* _Exercise goal_: Say how many lines in the entries contain "algo", giving only the number.

* _Data_:
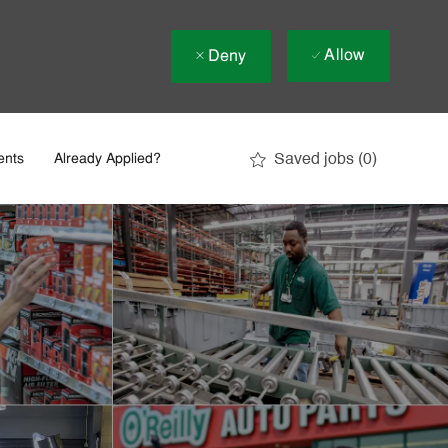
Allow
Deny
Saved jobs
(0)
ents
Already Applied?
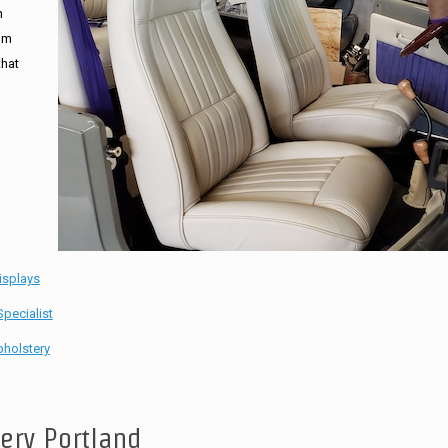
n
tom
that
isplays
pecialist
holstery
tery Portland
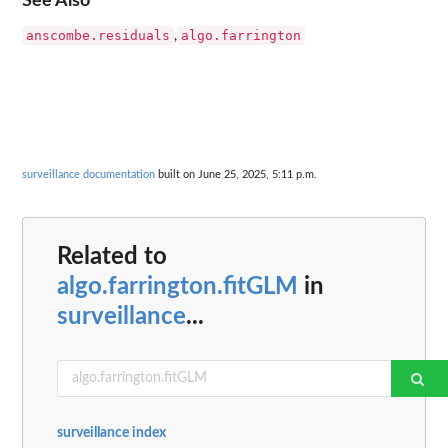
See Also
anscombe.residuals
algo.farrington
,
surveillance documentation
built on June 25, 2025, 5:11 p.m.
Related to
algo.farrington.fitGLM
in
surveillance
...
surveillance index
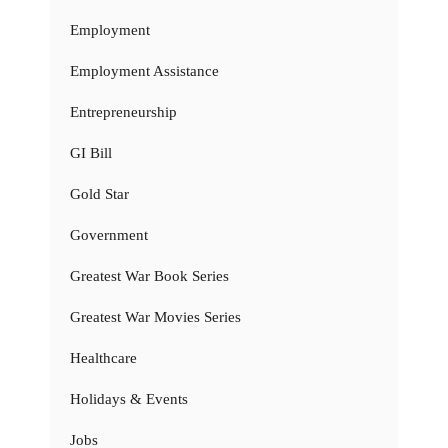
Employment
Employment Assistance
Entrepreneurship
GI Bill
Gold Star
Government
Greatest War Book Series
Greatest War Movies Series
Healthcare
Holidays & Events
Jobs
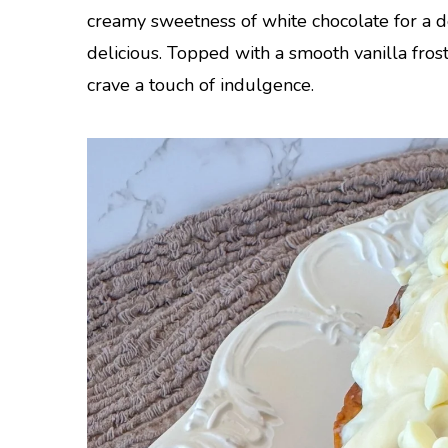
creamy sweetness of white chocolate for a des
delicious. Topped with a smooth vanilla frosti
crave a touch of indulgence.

* * *

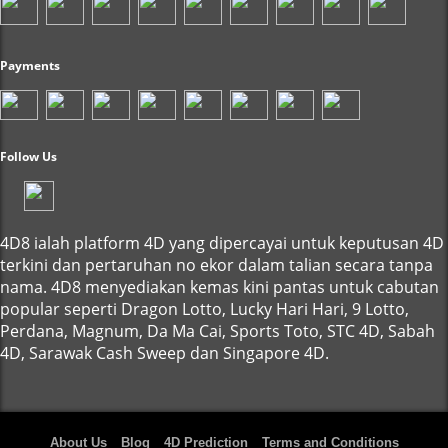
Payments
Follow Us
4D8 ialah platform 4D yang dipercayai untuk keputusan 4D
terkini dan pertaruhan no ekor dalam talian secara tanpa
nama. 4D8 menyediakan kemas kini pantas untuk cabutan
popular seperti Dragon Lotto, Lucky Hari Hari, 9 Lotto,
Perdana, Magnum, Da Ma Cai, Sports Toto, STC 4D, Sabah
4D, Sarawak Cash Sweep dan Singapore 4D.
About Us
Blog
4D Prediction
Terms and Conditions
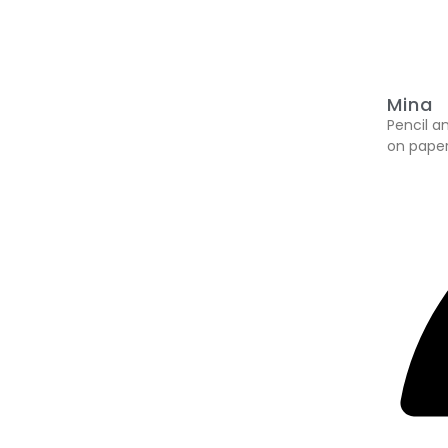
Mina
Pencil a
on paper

* _The completed task_: 2